Abstract

This paper describes the biological mechanisms of normal tissue reactions after radiation therapy, with reference to conventional treatments, new treatments, and treatments in developing countries. It also describes biological reasons for the latency period before tissue complications arise, the relationship of dose to incidence, the effect of increasing the size of the irradiated volume, early and late tissue reactions, effects of changes in dose fractionation and dose rate, and combined chemotherapy and radiotherapy responses. Examples are given of increases in knowledge of clinical radiobiology from trials of new protocols. Potential modification to treatments include the use of biological response modifiers. The introduction of "response prediction" modifications to treatments might also be available in the near future. Finally, the paper points out that in some radiotherapy centers, the biologically-effective doses prescribed for combined brachytherapy and teletherapy treatment of cervix cancer are lower than those prescribed in other centers.

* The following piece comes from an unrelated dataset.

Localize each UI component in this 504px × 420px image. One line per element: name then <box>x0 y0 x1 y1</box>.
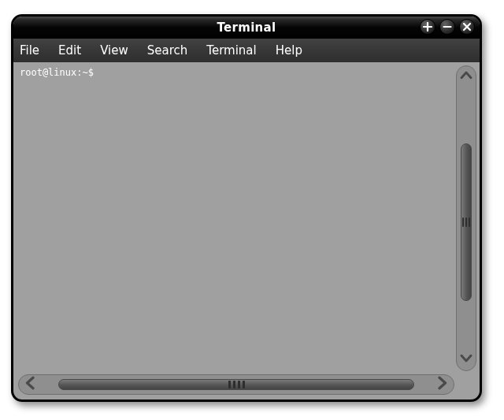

This issue needs to be addressed further. The wealth of preclinical and clinical data has led to a much greater understanding of the biological basis to radiotherapy. This understanding has underpinned a variety of new approaches in radiotherapy, including both physical and biological strategies. There is also the important issue of treatment of a large number of cancers in developing countries, for which efficacious resource-sparing protocols are being continuously developed. A unified scoring system should be widely accepted as the new standard in reporting the adverse effects of radiation therapy. Likewise, late toxicity should be reported on an actuarial basis as a mandatory endpoint.